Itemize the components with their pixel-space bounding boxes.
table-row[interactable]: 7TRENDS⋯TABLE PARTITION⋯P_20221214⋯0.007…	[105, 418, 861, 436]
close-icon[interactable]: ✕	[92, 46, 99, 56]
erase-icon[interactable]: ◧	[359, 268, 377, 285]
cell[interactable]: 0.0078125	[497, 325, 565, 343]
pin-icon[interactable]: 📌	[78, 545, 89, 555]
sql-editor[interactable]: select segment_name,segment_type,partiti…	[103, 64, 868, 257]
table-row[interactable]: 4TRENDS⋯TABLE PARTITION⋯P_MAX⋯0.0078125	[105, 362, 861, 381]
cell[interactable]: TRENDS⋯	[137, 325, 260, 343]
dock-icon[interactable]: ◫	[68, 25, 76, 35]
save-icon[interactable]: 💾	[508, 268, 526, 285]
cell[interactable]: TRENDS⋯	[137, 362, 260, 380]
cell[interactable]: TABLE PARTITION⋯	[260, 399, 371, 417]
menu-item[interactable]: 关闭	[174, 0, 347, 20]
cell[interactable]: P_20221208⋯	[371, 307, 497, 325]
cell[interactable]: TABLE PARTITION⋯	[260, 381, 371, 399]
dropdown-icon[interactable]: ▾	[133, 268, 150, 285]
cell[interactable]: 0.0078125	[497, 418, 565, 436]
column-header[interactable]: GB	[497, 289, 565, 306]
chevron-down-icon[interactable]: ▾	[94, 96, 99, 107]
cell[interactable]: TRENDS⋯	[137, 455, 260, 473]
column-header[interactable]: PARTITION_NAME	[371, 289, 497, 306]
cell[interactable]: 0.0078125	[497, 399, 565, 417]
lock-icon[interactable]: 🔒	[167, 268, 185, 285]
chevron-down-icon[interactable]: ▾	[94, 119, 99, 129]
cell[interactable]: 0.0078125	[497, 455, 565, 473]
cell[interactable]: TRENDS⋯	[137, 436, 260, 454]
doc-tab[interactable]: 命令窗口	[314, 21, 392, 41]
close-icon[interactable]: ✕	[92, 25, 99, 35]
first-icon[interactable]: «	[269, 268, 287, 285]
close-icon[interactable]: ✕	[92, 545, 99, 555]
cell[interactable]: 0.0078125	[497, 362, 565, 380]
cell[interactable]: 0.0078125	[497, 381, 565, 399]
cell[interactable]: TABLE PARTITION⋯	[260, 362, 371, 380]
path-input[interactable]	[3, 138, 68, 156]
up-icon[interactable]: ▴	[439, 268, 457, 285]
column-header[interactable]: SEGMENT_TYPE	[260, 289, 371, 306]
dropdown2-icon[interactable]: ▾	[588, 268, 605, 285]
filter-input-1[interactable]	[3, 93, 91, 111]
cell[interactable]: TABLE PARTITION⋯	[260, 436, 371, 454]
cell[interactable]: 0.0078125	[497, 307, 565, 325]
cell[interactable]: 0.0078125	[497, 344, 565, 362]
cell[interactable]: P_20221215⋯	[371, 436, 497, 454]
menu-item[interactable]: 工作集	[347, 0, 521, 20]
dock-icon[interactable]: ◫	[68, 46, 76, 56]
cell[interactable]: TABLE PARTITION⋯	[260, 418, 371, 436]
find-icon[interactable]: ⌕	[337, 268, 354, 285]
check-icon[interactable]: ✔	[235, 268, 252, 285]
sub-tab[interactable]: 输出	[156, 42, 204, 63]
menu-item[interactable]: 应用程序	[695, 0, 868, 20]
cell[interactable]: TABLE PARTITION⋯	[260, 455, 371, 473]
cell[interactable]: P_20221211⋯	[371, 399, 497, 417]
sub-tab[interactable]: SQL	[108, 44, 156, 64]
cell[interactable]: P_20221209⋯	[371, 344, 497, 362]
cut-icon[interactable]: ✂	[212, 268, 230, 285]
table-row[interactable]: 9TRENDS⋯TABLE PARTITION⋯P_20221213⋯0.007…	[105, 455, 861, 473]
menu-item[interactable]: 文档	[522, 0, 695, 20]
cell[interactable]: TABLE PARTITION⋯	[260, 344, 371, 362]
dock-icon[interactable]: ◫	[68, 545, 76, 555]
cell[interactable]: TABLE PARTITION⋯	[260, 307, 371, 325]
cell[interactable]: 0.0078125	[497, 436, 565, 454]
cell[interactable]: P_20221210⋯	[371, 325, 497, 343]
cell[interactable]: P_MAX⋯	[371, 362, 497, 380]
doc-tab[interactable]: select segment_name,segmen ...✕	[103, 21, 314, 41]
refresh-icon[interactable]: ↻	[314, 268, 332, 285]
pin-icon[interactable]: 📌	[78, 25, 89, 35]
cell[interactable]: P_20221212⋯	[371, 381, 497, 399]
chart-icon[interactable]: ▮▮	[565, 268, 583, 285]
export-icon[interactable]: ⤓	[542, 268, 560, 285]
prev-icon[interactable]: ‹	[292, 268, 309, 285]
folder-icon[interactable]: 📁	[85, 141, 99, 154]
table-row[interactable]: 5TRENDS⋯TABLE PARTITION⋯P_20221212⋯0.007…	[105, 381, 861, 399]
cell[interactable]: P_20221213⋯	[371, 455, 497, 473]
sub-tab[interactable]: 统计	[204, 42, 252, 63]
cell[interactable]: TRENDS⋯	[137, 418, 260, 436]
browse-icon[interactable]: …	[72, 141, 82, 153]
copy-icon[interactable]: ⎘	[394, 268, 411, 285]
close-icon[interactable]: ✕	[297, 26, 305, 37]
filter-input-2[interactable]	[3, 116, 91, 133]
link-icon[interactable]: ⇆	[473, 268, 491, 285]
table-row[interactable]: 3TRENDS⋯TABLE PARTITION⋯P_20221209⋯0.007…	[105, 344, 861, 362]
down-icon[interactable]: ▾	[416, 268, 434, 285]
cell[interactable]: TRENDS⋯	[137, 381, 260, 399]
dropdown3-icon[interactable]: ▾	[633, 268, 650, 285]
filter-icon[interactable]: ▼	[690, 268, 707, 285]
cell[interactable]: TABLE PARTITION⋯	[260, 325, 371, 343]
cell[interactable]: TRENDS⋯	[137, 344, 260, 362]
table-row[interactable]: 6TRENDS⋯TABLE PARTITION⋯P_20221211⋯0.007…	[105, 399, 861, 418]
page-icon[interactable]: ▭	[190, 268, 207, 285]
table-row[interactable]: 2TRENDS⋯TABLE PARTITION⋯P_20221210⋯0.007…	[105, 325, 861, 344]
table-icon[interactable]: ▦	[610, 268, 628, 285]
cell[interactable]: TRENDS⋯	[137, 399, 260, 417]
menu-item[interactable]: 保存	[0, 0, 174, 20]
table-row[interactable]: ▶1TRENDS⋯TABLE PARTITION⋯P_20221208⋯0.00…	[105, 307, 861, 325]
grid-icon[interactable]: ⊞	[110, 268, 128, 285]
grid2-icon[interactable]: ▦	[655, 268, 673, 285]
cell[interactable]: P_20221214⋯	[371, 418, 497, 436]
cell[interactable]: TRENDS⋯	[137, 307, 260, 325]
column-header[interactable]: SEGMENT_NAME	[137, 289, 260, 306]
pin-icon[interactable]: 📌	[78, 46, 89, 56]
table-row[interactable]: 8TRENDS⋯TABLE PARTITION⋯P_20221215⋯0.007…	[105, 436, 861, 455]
————————
◆ Work required
Repeat the whole listing exactly, with no omissions.

◆ Response for this exercise
Itemize the components with their pixel-space bounding boxes.
table-row[interactable]: 7TRENDS⋯TABLE PARTITION⋯P_20221214⋯0.007…	[105, 418, 861, 436]
close-icon[interactable]: ✕	[92, 46, 99, 56]
erase-icon[interactable]: ◧	[359, 268, 377, 285]
cell[interactable]: 0.0078125	[497, 325, 565, 343]
pin-icon[interactable]: 📌	[78, 545, 89, 555]
sql-editor[interactable]: select segment_name,segment_type,partiti…	[103, 64, 868, 257]
table-row[interactable]: 4TRENDS⋯TABLE PARTITION⋯P_MAX⋯0.0078125	[105, 362, 861, 381]
cell[interactable]: TRENDS⋯	[137, 325, 260, 343]
dock-icon[interactable]: ◫	[68, 25, 76, 35]
save-icon[interactable]: 💾	[508, 268, 526, 285]
cell[interactable]: TRENDS⋯	[137, 362, 260, 380]
cell[interactable]: TABLE PARTITION⋯	[260, 399, 371, 417]
menu-item[interactable]: 关闭	[174, 0, 347, 20]
cell[interactable]: P_20221208⋯	[371, 307, 497, 325]
cell[interactable]: TABLE PARTITION⋯	[260, 381, 371, 399]
dropdown-icon[interactable]: ▾	[133, 268, 150, 285]
cell[interactable]: 0.0078125	[497, 418, 565, 436]
column-header[interactable]: GB	[497, 289, 565, 306]
chevron-down-icon[interactable]: ▾	[94, 96, 99, 107]
cell[interactable]: TRENDS⋯	[137, 455, 260, 473]
column-header[interactable]: PARTITION_NAME	[371, 289, 497, 306]
cell[interactable]: 0.0078125	[497, 399, 565, 417]
lock-icon[interactable]: 🔒	[167, 268, 185, 285]
chevron-down-icon[interactable]: ▾	[94, 119, 99, 129]
cell[interactable]: 0.0078125	[497, 455, 565, 473]
cell[interactable]: TRENDS⋯	[137, 436, 260, 454]
doc-tab[interactable]: 命令窗口	[314, 21, 392, 41]
close-icon[interactable]: ✕	[92, 25, 99, 35]
first-icon[interactable]: «	[269, 268, 287, 285]
close-icon[interactable]: ✕	[92, 545, 99, 555]
cell[interactable]: 0.0078125	[497, 362, 565, 380]
cell[interactable]: 0.0078125	[497, 381, 565, 399]
cell[interactable]: TABLE PARTITION⋯	[260, 362, 371, 380]
path-input[interactable]	[3, 138, 68, 156]
up-icon[interactable]: ▴	[439, 268, 457, 285]
column-header[interactable]: SEGMENT_TYPE	[260, 289, 371, 306]
dropdown2-icon[interactable]: ▾	[588, 268, 605, 285]
filter-input-1[interactable]	[3, 93, 91, 111]
cell[interactable]: TABLE PARTITION⋯	[260, 436, 371, 454]
cell[interactable]: 0.0078125	[497, 307, 565, 325]
cell[interactable]: 0.0078125	[497, 344, 565, 362]
cell[interactable]: P_20221215⋯	[371, 436, 497, 454]
menu-item[interactable]: 工作集	[347, 0, 521, 20]
dock-icon[interactable]: ◫	[68, 46, 76, 56]
cell[interactable]: TABLE PARTITION⋯	[260, 418, 371, 436]
find-icon[interactable]: ⌕	[337, 268, 354, 285]
check-icon[interactable]: ✔	[235, 268, 252, 285]
sub-tab[interactable]: 输出	[156, 42, 204, 63]
menu-item[interactable]: 应用程序	[695, 0, 868, 20]
cell[interactable]: TABLE PARTITION⋯	[260, 455, 371, 473]
cell[interactable]: P_20221211⋯	[371, 399, 497, 417]
sub-tab[interactable]: SQL	[108, 44, 156, 64]
cell[interactable]: P_20221209⋯	[371, 344, 497, 362]
cut-icon[interactable]: ✂	[212, 268, 230, 285]
table-row[interactable]: 9TRENDS⋯TABLE PARTITION⋯P_20221213⋯0.007…	[105, 455, 861, 473]
menu-item[interactable]: 文档	[522, 0, 695, 20]
cell[interactable]: TABLE PARTITION⋯	[260, 344, 371, 362]
dock-icon[interactable]: ◫	[68, 545, 76, 555]
cell[interactable]: TABLE PARTITION⋯	[260, 307, 371, 325]
cell[interactable]: 0.0078125	[497, 436, 565, 454]
cell[interactable]: P_20221210⋯	[371, 325, 497, 343]
cell[interactable]: P_MAX⋯	[371, 362, 497, 380]
doc-tab[interactable]: select segment_name,segmen ...✕	[103, 21, 314, 41]
refresh-icon[interactable]: ↻	[314, 268, 332, 285]
pin-icon[interactable]: 📌	[78, 25, 89, 35]
cell[interactable]: P_20221212⋯	[371, 381, 497, 399]
chart-icon[interactable]: ▮▮	[565, 268, 583, 285]
export-icon[interactable]: ⤓	[542, 268, 560, 285]
prev-icon[interactable]: ‹	[292, 268, 309, 285]
folder-icon[interactable]: 📁	[85, 141, 99, 154]
table-row[interactable]: 5TRENDS⋯TABLE PARTITION⋯P_20221212⋯0.007…	[105, 381, 861, 399]
cell[interactable]: P_20221213⋯	[371, 455, 497, 473]
sub-tab[interactable]: 统计	[204, 42, 252, 63]
cell[interactable]: TRENDS⋯	[137, 418, 260, 436]
browse-icon[interactable]: …	[72, 141, 82, 153]
copy-icon[interactable]: ⎘	[394, 268, 411, 285]
close-icon[interactable]: ✕	[297, 26, 305, 37]
filter-input-2[interactable]	[3, 116, 91, 133]
link-icon[interactable]: ⇆	[473, 268, 491, 285]
table-row[interactable]: 3TRENDS⋯TABLE PARTITION⋯P_20221209⋯0.007…	[105, 344, 861, 362]
down-icon[interactable]: ▾	[416, 268, 434, 285]
cell[interactable]: TRENDS⋯	[137, 381, 260, 399]
dropdown3-icon[interactable]: ▾	[633, 268, 650, 285]
filter-icon[interactable]: ▼	[690, 268, 707, 285]
cell[interactable]: TABLE PARTITION⋯	[260, 325, 371, 343]
cell[interactable]: TRENDS⋯	[137, 344, 260, 362]
table-row[interactable]: 6TRENDS⋯TABLE PARTITION⋯P_20221211⋯0.007…	[105, 399, 861, 418]
page-icon[interactable]: ▭	[190, 268, 207, 285]
table-row[interactable]: 2TRENDS⋯TABLE PARTITION⋯P_20221210⋯0.007…	[105, 325, 861, 344]
table-icon[interactable]: ▦	[610, 268, 628, 285]
cell[interactable]: TRENDS⋯	[137, 399, 260, 417]
menu-item[interactable]: 保存	[0, 0, 174, 20]
table-row[interactable]: ▶1TRENDS⋯TABLE PARTITION⋯P_20221208⋯0.00…	[105, 307, 861, 325]
grid-icon[interactable]: ⊞	[110, 268, 128, 285]
grid2-icon[interactable]: ▦	[655, 268, 673, 285]
cell[interactable]: P_20221214⋯	[371, 418, 497, 436]
cell[interactable]: TRENDS⋯	[137, 307, 260, 325]
column-header[interactable]: SEGMENT_NAME	[137, 289, 260, 306]
pin-icon[interactable]: 📌	[78, 46, 89, 56]
table-row[interactable]: 8TRENDS⋯TABLE PARTITION⋯P_20221215⋯0.007…	[105, 436, 861, 455]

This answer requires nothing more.